• Great Salt Lake Exploration Platform
    Steven Badgett & Chris Taylor

Great Salt Lake Exploration Platform, north arm of the Great Salt Lake, May 30, 2015. Photo: Center for Land Use Interpretation.

The Great Salt Lake Exploration Platform (GSLEP) will allow visual and performative research to occur within the vastly under explored landscape of the Great Salt Lake. It will enable people to spend periods of time on the lake to examine issues as broad as environmental indicators, perceptual limits, diverse land use, and cultural history from a unique and untapped perspective. It can be difficult to imagine unexploited sites of exploration. The remoteness of the Antarctic, the Eurasian Steppe, and Sub-Saharan Africa have been challenged by the increasing ability of media to access sites, along with new technologies  such as remote sensing.
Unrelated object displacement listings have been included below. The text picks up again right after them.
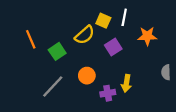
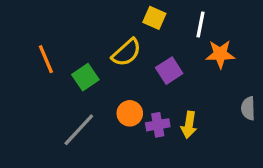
white line: (124, 17) -> (200, 24), moved
yellow square: (103, 21) -> (154, 18), moved
purple cross: (108, 93) -> (158, 125), moved

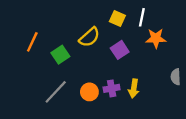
yellow square: (154, 18) -> (117, 19), moved
orange line: (46, 59) -> (32, 42), turned 48
orange circle: (130, 113) -> (89, 92), moved

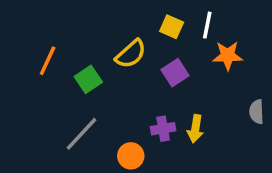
orange circle: (89, 92) -> (131, 156), moved

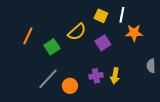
orange circle: (131, 156) -> (70, 86), moved

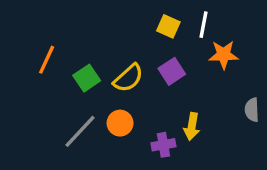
yellow semicircle: (77, 32) -> (128, 78), moved
purple cross: (96, 76) -> (163, 145), moved
orange circle: (70, 86) -> (120, 123), moved

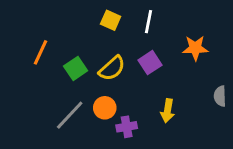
white line: (203, 25) -> (149, 22), moved
yellow square: (168, 26) -> (111, 20), moved
purple cross: (163, 145) -> (127, 127), moved

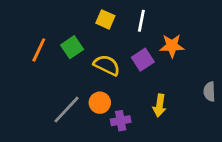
orange star: (195, 48) -> (172, 46), moved
green square: (76, 68) -> (72, 47), moved
yellow semicircle: (112, 68) -> (107, 65), turned -112

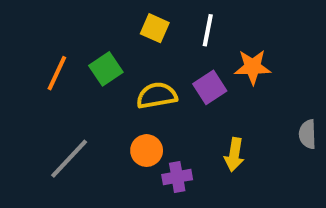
yellow semicircle: (107, 65) -> (157, 95), turned -36
gray line: (67, 110) -> (69, 159), moved

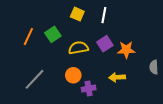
orange star: (253, 67) -> (126, 50), moved
yellow arrow: (234, 155) -> (117, 77), turned 77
Despite these new and outstanding tools, much remains to be examined in our own backyards. The potency of primary research—first-person truth on the ground—remains paramount for architects, artists, and culture-workers operating among the complex realities of the built environment. The Great Salt Lake Desert is America's backyard: collecting land-uses, building programs, and expounding material history expelled from other parts of the country. The Great Salt Lake is the lowest and most remote portion of this desert—our nation's entropic sink. As a fundamentally inhospitable landscape (no fish live there), it holds unique and extreme architectural challenges for even temporary occupation.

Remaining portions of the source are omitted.